Girl in the Picture started out as background noise for me one evening that was going to keep me company as I wound the day down. It seemed like a pretty standard murder documentary but once they touched upon the victim’s assumed name I became a little more interested. Fake names mean the murder is a bit more complicated so my mind was pulled in a bit more and here we are.
I am avoiding using real names here as both individuals focused upon used/had several names during the course of their lives and part of the story being told here is how we get to who they genuinely are.
The man who starts out as her husband turned out to be your father who turned out actually to be her kidnapper. In Girl in the Picture you’re taken into a world where the central character probably wasn’t even aware of who she really was. She clearly knew her life was not normal but she probably didn’t even know just how abnormal it was.
As I said it’s hard to describe exactly what was all in this but through interviews and news clips they show that this woman from the age of about four until her death was the victim of a very sick man. What he had going for him was the lack of modern technology in my humble opinion. If this occurred today I think the identities he assumed would have been discovered as he and her tried to function in society.
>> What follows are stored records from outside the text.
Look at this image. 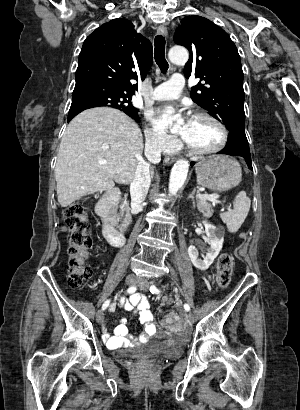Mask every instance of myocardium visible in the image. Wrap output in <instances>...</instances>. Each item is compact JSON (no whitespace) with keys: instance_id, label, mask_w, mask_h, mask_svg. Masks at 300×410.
<instances>
[{"instance_id":"f54148a6","label":"myocardium","mask_w":300,"mask_h":410,"mask_svg":"<svg viewBox=\"0 0 300 410\" xmlns=\"http://www.w3.org/2000/svg\"><path fill=\"white\" fill-rule=\"evenodd\" d=\"M194 118H197V119H207V120H209V121L215 123V124L219 127V129H220V131H221V133H222V140H221V142H220L216 147L211 148V149H208V150L198 149V148H196V147L190 145L189 143H187V142L185 141V146H186V148H187L191 153H193V154H195V155H198V156L211 155V154H214V153H217V152L221 151V150L227 145L228 140H229V130H228L227 126L224 124V122L221 121V120H220L219 118H217L216 116H214V115H212V114H209V113H206V112H197V113L194 115Z\"/></svg>"}]
</instances>
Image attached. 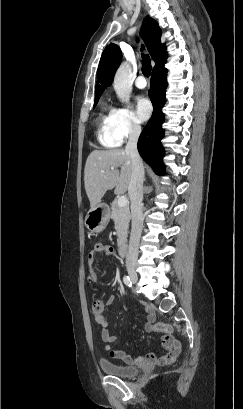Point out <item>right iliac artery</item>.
Segmentation results:
<instances>
[{
	"mask_svg": "<svg viewBox=\"0 0 243 409\" xmlns=\"http://www.w3.org/2000/svg\"><path fill=\"white\" fill-rule=\"evenodd\" d=\"M123 282H124L127 286H129V287H131V285H132V282H131L129 276H126V275H125V276L123 277Z\"/></svg>",
	"mask_w": 243,
	"mask_h": 409,
	"instance_id": "right-iliac-artery-1",
	"label": "right iliac artery"
}]
</instances>
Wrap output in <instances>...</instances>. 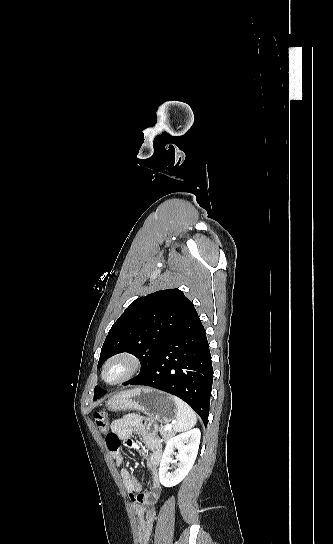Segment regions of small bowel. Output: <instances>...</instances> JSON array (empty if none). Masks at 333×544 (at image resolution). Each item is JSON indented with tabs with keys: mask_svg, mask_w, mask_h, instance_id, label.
Wrapping results in <instances>:
<instances>
[{
	"mask_svg": "<svg viewBox=\"0 0 333 544\" xmlns=\"http://www.w3.org/2000/svg\"><path fill=\"white\" fill-rule=\"evenodd\" d=\"M133 433L141 436L146 450L130 440ZM122 442L142 454L151 477L150 488L142 492V485L137 477L127 467L120 470V476L138 517L137 540L139 544H148L156 517L155 503L161 494L158 467L162 459V446L156 433V423L137 414H128L113 421L111 432L106 436V446L118 466H123L125 462Z\"/></svg>",
	"mask_w": 333,
	"mask_h": 544,
	"instance_id": "obj_1",
	"label": "small bowel"
}]
</instances>
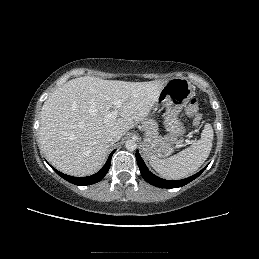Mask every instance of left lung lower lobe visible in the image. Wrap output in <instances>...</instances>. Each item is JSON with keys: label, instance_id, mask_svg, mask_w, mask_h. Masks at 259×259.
<instances>
[{"label": "left lung lower lobe", "instance_id": "1", "mask_svg": "<svg viewBox=\"0 0 259 259\" xmlns=\"http://www.w3.org/2000/svg\"><path fill=\"white\" fill-rule=\"evenodd\" d=\"M136 159H137V164L139 166L142 177L149 184L154 185L156 187H160V188H177V187L184 186V185L188 184L189 182H191L192 180H194L195 178H197L206 168V167L203 168L201 171H199L195 175L188 177L186 179L170 181V180H165V179L159 178L156 175H154L152 172H150L138 151H136Z\"/></svg>", "mask_w": 259, "mask_h": 259}]
</instances>
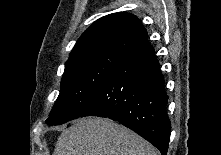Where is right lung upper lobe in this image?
<instances>
[{"mask_svg":"<svg viewBox=\"0 0 221 155\" xmlns=\"http://www.w3.org/2000/svg\"><path fill=\"white\" fill-rule=\"evenodd\" d=\"M147 40V32L137 17L119 12L104 16L78 39L65 67L72 62L104 53L125 56Z\"/></svg>","mask_w":221,"mask_h":155,"instance_id":"right-lung-upper-lobe-1","label":"right lung upper lobe"}]
</instances>
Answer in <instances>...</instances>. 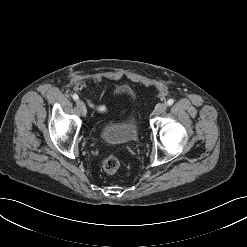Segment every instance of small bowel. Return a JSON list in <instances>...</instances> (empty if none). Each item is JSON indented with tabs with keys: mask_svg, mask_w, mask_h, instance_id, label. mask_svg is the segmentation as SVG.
Wrapping results in <instances>:
<instances>
[{
	"mask_svg": "<svg viewBox=\"0 0 247 247\" xmlns=\"http://www.w3.org/2000/svg\"><path fill=\"white\" fill-rule=\"evenodd\" d=\"M94 107L101 113H106L108 111V107L106 105H94Z\"/></svg>",
	"mask_w": 247,
	"mask_h": 247,
	"instance_id": "1",
	"label": "small bowel"
}]
</instances>
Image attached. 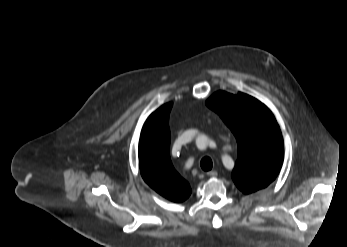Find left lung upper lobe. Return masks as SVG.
I'll list each match as a JSON object with an SVG mask.
<instances>
[{
    "mask_svg": "<svg viewBox=\"0 0 347 247\" xmlns=\"http://www.w3.org/2000/svg\"><path fill=\"white\" fill-rule=\"evenodd\" d=\"M206 105L233 132L238 156L232 179L245 194L267 187L278 175L284 158L283 138L272 112L244 93H214Z\"/></svg>",
    "mask_w": 347,
    "mask_h": 247,
    "instance_id": "1",
    "label": "left lung upper lobe"
}]
</instances>
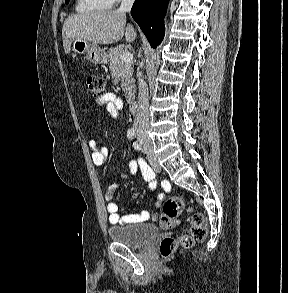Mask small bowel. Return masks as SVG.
Masks as SVG:
<instances>
[{
    "instance_id": "1",
    "label": "small bowel",
    "mask_w": 288,
    "mask_h": 293,
    "mask_svg": "<svg viewBox=\"0 0 288 293\" xmlns=\"http://www.w3.org/2000/svg\"><path fill=\"white\" fill-rule=\"evenodd\" d=\"M93 103L97 107L104 108L112 117H118L122 110L123 103L120 98H118L114 93L108 92L101 97H96L93 99ZM89 146L91 149V159L93 163L97 166L104 164L106 161L109 149L107 146L99 144L96 140L92 139L89 141ZM130 172L132 174L136 173L139 169L143 175L145 181L148 182L150 190H155L157 187V182L155 180V175L152 169L143 159L131 160L129 163ZM118 183L113 182L106 186L104 197L107 201L106 209L108 212V221L111 225H127L131 223L144 222L149 219L156 220L158 217L157 212L149 213L148 211H142L138 214H127L120 216L119 206L113 201L117 191ZM163 194L158 195L156 205L159 206L163 200Z\"/></svg>"
}]
</instances>
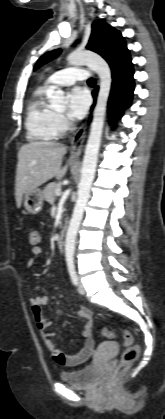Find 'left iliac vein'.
Instances as JSON below:
<instances>
[{
    "label": "left iliac vein",
    "instance_id": "4c4485c4",
    "mask_svg": "<svg viewBox=\"0 0 165 419\" xmlns=\"http://www.w3.org/2000/svg\"><path fill=\"white\" fill-rule=\"evenodd\" d=\"M78 292L80 294H85V288H84V285L81 282H79V284H78Z\"/></svg>",
    "mask_w": 165,
    "mask_h": 419
}]
</instances>
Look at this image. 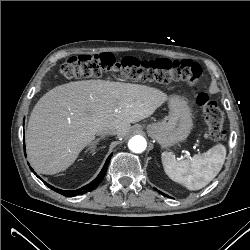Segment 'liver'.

The narrative of this documentary works backwards because there really is no other way to do it. It starts with a discovery of her body along the road and ends nearly 20 years later with her true identity finally learned. It’s a long and twisting road. You can’t help but feel I would say sad but it’s something more than that. Maybe it’s horror. It is just a nightmare scenario that sounds like a work of fiction. This documentary through interviews with those that knew her makes you feel as if a genuine light in this world was snuffed out by her kidnapper for no good reason. He had crafted a twisted family with not only a daughter turned wife but her child turned his.
It’s a portrait of evil unlike any you have encountered. You’ll be shocked and horrified and sadden when you watch this. This is a disturbing and effective true crime documentary. It gives you not only information but pulls you into the story.
Girl in the Picture is quite possibly one of my favorite documentaries. It will hold your attention from start to finish. And when it’s done you’ll be left unsettled because of its subject matter. I cannot recommend this enough but be warned it gets seriously disturbing at points.